My father and his wife always complain about the cost of life, remarking the bad habits of the middle-class and the non-authentic lifestyle of the Italian bourgeois. They don't have a mirror in the house where they are visible to themselves for what they are in reality. They live in an imaginary world, always on the side of the oppressed and where they don't oppress anyone. For them life is all about revenge and compensations. Never about trying to make peace with things (that would be reactionary).

If it makes him feel better with himself, my father has no problem to demolish anything or everything he can reach for, either by ridiculing or criticizing without stopping short for his son or wife or daughter or whatever. He always saves himself. He always did. Half bald since when he was 25, my father is the kind of guy who can show scorn for your too long hair without feeling ridicule at all. He feels better, instead, because when he was young his hair where 'thicker'.

My father's aggressiveness is always boiling inside him even when it is not noticeable.

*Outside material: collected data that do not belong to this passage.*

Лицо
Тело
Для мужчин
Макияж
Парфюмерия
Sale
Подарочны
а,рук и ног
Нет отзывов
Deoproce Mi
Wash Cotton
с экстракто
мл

In the past it was always noticeable, actually, but because we see each other just three days or less at a time, he must believe he has to behave somehow and so he masks it behind silence and occasional exhaling. If I listen to my sister, I am supposed to be thankful for this effort (I am).
But it's there, just like in the old-times, ready to explode as soon as you contradict him more than once. When it happens, in a second his voice comes out sudden and violent, for the smallest thing, and his look turns suddenly crazy and ready for violence. You back out. He has to prevail anyway. Afterwards he makes fun of your wrongness.

His lack of sensitivity depresses me. I know it is not incapacity (he has a great musical sensitivity for example) as much as it is the result of a choice: having decided many years ago that real men don't indulge in sensitiveness and sentimentality, he gradually atrophied them slowing down his empathy responses to almost total immobility. When I came to life he was 37 and already totally affected by this process beyond a point of no-return.

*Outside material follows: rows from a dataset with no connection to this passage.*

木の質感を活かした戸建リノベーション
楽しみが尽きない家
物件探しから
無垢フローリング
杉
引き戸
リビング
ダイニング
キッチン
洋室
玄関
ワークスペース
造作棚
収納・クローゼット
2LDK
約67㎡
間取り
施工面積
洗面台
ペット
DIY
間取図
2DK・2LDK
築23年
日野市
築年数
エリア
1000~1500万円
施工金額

My father's position in life is that he is a victim. Every little thing he does is followed by a moaning of pain and fatigue. His stance with family relationships has always been that nobody loved him enough, period. The largest painting he ever did represent himself in foreground, naked and screaming in pain, while on the background other people, who look a little like his family (his wife, his sons: without being exactly them, all naked) try to pull him away with cruel or dull expression on their faces.
I remember the first time I saw that picture. My father was trying to convince my sister to make her bed on the coach facing the picture.
"Why, what's the problem with facing this way?" he was asking. My sister, who suffered her entire life of nightmares and night fears, was shaking her head firmly, moving the pillow on the other side. My father insistence wasn't wicked, it was only the conflicting desire of not being judged too harshly by his daughter, and still be pitied by her.

I knew then I wanted to tread on that picture and tear it apart and for the first time in my life do something directly against him.
One wants a lot of things he doesn't really wants.

(Every single repetitive lament uttered on this blog against my father is mostly here to adjure away the capital gut-wrenching fear, and that would be to wake up one day and discover that for some crazy rule of hereditariness I am becoming like him.)